“Gus would never blame you,” she sobbed in Jodie’s ear.
Jodie broke. It was all she could do to push Estella away and stumble off the porch to hurry toward her car, wiping at the tears streaming down her face. She climbed into the driver’s seat and sat there for a minute, pulling herself together, wondering if she would ever believe those words.
Blame.
The blame most certainly belonged to her. She. Was. In. Charge.
CHAPTER20
ONCE BACK IN CONTROL,Jodie got out of her car, leaving it parked at Estella’s, and walked to Dennis Collins’s address. She was tired, emotionally drained with zero patience. A certainty brewed in her chest that the darkness in her life would lift only when Collins was dead. A similar realization also blazed in her thoughts—she was way over the line now. The prudent thing to do would be to call Mike or Tara or Smiley or Sam and step back, let them do their jobs. But she couldn’t. Instead, she increased her pace.
Jodie knocked on the front door and got no response. After a few minutes she backed off the porch.
“He’s not home.”
Jodie turned. A man in the next yard stood watching her. Estella had said “Kent” asked the neighbor to watch the house.

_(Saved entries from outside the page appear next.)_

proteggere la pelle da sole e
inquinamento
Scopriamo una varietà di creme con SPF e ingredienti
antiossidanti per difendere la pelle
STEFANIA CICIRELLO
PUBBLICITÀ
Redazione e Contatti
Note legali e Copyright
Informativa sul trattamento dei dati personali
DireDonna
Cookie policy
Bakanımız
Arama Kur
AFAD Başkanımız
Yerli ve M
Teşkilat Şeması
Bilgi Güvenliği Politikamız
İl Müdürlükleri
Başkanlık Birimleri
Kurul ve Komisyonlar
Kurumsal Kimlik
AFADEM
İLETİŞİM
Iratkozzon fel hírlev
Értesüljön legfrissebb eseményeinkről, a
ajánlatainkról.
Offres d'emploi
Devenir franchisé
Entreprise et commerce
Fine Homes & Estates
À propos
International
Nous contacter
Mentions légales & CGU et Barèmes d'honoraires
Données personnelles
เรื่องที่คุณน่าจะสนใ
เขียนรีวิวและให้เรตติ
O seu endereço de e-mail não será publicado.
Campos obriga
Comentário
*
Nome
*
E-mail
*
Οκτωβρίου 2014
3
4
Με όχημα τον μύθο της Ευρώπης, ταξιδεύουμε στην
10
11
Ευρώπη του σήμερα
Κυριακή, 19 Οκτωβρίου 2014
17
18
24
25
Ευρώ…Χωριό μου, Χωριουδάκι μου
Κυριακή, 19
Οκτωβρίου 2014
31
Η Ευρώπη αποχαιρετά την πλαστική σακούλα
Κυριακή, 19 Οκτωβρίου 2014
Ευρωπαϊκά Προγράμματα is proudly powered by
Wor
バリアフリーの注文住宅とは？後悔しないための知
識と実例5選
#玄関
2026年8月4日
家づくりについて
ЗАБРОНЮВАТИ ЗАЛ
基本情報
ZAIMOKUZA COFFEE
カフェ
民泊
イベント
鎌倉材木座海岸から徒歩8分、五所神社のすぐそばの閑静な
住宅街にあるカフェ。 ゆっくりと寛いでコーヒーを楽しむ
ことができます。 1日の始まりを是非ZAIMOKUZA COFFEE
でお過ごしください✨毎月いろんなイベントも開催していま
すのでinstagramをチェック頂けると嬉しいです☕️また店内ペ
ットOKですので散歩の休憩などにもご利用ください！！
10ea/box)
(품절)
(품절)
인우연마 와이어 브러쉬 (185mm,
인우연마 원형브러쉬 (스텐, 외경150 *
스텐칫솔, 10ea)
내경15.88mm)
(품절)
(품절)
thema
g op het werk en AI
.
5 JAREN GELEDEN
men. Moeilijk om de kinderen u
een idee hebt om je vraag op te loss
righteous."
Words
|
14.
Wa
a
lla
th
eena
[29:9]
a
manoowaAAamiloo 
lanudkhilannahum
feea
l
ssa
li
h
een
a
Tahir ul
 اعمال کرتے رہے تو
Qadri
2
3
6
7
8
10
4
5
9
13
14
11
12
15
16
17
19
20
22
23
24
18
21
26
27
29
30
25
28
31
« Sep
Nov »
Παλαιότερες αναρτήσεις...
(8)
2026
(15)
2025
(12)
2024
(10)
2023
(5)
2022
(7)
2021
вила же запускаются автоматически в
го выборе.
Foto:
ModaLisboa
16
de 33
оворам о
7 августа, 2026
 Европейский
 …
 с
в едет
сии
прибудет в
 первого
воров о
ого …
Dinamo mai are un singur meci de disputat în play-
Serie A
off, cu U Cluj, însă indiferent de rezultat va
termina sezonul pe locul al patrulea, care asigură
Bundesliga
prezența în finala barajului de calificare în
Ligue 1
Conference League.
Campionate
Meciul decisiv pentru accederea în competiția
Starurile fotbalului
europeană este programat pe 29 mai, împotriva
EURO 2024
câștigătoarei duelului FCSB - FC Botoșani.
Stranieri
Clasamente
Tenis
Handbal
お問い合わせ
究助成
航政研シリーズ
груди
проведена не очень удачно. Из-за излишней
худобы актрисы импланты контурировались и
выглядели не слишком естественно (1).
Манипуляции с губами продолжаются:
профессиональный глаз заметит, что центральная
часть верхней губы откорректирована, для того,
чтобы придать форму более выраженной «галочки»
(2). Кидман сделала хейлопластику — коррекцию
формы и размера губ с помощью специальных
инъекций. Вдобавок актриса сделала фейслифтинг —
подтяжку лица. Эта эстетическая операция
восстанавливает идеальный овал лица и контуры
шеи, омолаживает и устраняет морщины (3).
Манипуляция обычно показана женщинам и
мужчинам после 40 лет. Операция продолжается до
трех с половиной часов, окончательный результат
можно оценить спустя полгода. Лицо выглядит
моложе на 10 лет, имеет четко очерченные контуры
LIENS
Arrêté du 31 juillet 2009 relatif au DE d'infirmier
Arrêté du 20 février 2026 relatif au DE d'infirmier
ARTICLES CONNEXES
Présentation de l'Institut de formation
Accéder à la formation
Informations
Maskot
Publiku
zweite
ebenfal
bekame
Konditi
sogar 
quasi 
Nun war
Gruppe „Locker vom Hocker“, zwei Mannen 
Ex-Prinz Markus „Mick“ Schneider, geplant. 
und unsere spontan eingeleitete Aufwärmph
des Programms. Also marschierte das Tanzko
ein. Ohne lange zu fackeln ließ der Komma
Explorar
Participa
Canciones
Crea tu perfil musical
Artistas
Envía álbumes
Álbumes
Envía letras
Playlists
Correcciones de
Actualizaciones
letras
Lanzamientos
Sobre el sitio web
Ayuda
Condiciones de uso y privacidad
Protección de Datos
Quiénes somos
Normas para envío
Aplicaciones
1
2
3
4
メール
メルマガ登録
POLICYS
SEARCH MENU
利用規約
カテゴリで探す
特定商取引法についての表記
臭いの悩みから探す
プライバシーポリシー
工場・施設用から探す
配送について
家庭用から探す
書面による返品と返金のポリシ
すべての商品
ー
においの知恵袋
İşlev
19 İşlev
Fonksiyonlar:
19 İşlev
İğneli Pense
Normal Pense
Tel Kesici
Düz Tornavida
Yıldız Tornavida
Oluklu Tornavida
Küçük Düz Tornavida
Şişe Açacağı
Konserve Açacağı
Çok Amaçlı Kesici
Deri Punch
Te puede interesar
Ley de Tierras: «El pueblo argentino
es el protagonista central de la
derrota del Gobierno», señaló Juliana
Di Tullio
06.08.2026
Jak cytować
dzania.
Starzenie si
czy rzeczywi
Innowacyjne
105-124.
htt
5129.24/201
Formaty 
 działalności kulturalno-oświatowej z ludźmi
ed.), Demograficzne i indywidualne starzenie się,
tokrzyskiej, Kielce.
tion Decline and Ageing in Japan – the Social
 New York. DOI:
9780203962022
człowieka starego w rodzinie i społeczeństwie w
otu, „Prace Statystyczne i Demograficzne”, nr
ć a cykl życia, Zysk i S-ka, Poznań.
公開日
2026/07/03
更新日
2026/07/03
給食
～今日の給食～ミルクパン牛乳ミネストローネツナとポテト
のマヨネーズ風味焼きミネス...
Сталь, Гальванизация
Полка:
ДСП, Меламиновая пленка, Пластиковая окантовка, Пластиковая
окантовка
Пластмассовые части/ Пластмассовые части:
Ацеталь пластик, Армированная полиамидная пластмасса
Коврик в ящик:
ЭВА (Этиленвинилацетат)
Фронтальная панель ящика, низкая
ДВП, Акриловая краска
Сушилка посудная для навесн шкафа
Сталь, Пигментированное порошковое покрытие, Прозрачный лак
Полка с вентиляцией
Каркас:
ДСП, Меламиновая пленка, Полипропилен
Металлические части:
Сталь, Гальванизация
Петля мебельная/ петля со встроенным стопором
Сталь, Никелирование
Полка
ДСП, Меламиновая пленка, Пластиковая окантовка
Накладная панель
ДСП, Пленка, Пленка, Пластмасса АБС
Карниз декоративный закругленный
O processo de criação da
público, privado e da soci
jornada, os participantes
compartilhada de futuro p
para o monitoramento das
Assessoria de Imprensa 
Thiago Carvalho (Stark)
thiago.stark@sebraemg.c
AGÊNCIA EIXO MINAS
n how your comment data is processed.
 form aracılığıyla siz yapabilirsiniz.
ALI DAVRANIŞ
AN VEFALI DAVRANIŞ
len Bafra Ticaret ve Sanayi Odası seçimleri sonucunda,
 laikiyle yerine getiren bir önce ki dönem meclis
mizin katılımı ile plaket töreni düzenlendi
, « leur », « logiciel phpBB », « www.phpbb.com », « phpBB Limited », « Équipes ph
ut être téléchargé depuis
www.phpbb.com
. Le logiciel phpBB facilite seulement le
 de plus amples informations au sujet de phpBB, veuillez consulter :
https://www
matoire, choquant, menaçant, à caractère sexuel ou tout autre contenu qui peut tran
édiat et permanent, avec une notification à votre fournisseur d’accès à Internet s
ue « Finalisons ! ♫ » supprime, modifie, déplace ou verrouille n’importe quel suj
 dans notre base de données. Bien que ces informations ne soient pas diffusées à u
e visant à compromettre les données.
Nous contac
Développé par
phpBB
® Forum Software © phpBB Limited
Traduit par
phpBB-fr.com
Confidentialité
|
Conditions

“Got it,” Jodie said. “Do you know where he is?”
“Are you a relative?”
“Cousin,” Jodie lied, a bit chagrined at how easily they seemed to fall off her lips today. “I just got into town and thought I’d look Dennis up.”
The neighbor stepped over a small hedge. “You call him by his first name?”
“Yeah, always.”
“He hates Dennis. We always called him Kent, his middle name.”
Hmm,Jodie thought,one mystery solved.“Do you know where he is?”
“He said he was going back east to take care of his mother, your aunt?”
“My father is his dad’s brother. I guess I’m out of the loop. Maybe I’ll leave him a note.”
The man folded his arms and frowned. Jodie was afraid he didn’t believe her.
“Could you do me a favor first?”
“Sure, what?”
Now he looked ill at ease. “Well, I know Kent left—I saw him drive away and he asked me to watch his house, but...”
“But what?”
He motioned toward his backyard. “Let me show you.”
Jodie followed the man over the small hedge and then through the back gate. She hadn’t gone far when she smelled an unmistakable odor.
“You smell something?” the man asked.
“I do.”
“It’s coming from his house. I don’t think he had any pets, but something large has died in there. Maybe a stray dog?”
“How long have you smelled this?”
“Just started yesterday. I almost called the cops, but I’d be embarrassed if it were just a stray animal. Is there any way you can check and see what’s happening? Maybe call Kent?”